The audio has also been punched up, though the improvements here are less noticeable. Dialogue still sounds a touch tinny and muffled, but to be clear: it’s still much cleaner than the original. This is likely as good as it could possibly get without just re-recording the entire thing, which was understandably too tall an order.
A difficulty system—Story or Classic—rounds out the small number of changes, and while Story mode isn’t for me, its inclusion is not unwelcome. Getting fed the answers to conundrums is going to leave you without the joy that comes from solving Broken Sword’s sometimes tricky puzzles, but the more gentle nudges in the right direction—the way it stops you from repeating redundant actions or subtly guides you to places where you should absolutely be snooping around—won’t.

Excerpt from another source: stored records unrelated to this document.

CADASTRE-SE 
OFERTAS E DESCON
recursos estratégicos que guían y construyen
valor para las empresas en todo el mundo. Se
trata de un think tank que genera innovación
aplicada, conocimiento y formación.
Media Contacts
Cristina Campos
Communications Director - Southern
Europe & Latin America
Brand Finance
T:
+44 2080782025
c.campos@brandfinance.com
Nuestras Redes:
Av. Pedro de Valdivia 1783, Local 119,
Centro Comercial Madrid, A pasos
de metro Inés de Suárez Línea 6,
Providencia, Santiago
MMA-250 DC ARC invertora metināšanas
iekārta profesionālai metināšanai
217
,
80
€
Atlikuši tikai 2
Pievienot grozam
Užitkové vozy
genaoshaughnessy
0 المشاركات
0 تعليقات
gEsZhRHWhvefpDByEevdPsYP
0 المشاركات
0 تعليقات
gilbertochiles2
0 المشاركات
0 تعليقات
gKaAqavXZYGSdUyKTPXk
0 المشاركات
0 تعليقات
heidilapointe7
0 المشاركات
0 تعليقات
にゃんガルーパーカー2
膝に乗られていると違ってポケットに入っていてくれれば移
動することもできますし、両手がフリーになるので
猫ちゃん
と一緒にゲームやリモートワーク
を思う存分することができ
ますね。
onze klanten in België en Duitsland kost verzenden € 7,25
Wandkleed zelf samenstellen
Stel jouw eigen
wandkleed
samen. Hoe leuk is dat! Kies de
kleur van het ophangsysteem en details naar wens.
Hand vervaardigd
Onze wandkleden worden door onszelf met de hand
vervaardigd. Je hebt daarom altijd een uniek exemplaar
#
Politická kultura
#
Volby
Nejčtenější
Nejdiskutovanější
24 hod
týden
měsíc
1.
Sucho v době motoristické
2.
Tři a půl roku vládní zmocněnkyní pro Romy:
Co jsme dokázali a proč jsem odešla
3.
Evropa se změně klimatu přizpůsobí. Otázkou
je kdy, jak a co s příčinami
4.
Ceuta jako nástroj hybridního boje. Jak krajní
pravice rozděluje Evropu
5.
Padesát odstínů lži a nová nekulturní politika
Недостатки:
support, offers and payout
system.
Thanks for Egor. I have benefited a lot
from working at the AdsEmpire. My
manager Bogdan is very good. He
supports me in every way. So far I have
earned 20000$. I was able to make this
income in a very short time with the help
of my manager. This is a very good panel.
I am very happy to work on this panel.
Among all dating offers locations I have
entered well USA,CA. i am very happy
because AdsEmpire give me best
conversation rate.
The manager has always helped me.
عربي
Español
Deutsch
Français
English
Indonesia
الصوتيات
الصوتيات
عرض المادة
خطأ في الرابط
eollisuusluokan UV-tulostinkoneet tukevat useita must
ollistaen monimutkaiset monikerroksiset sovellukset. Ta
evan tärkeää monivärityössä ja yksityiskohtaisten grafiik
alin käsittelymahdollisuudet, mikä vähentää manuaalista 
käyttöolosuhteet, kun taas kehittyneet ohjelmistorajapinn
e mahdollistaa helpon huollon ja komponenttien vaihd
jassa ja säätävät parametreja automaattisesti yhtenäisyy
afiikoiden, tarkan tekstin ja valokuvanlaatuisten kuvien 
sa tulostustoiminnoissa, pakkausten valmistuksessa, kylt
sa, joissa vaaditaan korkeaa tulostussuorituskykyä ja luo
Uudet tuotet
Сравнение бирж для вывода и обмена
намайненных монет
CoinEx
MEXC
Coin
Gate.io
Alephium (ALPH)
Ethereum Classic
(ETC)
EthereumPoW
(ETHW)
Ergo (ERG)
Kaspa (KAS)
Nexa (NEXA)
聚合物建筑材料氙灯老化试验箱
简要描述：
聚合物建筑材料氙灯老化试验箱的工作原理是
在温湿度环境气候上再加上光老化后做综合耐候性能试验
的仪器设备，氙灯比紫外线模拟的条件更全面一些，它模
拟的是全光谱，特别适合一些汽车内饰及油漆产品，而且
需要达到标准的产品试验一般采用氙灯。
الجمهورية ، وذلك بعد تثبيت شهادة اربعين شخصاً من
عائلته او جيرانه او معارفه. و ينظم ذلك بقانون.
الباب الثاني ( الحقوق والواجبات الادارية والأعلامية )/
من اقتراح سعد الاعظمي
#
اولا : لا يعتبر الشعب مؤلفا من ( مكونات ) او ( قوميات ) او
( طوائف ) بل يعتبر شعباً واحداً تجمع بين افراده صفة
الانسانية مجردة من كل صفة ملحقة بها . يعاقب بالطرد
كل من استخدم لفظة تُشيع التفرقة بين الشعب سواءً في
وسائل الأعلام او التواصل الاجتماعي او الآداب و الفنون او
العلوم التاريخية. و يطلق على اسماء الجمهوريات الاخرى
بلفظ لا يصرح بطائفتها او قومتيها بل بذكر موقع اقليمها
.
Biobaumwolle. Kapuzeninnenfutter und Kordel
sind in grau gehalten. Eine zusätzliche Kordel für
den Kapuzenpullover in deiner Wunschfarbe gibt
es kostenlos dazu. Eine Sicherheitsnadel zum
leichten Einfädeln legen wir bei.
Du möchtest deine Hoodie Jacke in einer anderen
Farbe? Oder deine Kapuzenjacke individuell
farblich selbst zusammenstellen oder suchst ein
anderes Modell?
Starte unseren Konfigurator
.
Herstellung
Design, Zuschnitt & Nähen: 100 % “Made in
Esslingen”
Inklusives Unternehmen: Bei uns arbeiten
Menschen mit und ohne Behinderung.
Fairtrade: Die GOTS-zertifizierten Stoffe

This is a classic pixel hunting, mess-around-in-your-inventory adventure game where you’ll spend a lot of time trying to use one item on another item until you get it right (or figure out the correct approach and avoid all the trial and error nonsense), and while I’m a nostalgic sicko who actually enjoys that kinda thing, the ability to sidestep some bullshit doesn’t undermine the adventure.
What we’re left with, then, is a wonderful romp full of killer clowns, weirdo cops, ornery goats and an American tourist who can’t stop annoying strangers. And while this style of adventure game is no longer zeitgeisty—though absolutely not dead, as evidenced by the fact that a new Broken Sword is on its way—George and Nico’s globe-trotting escapades undeniably hold up. And this is the best way to enjoy them.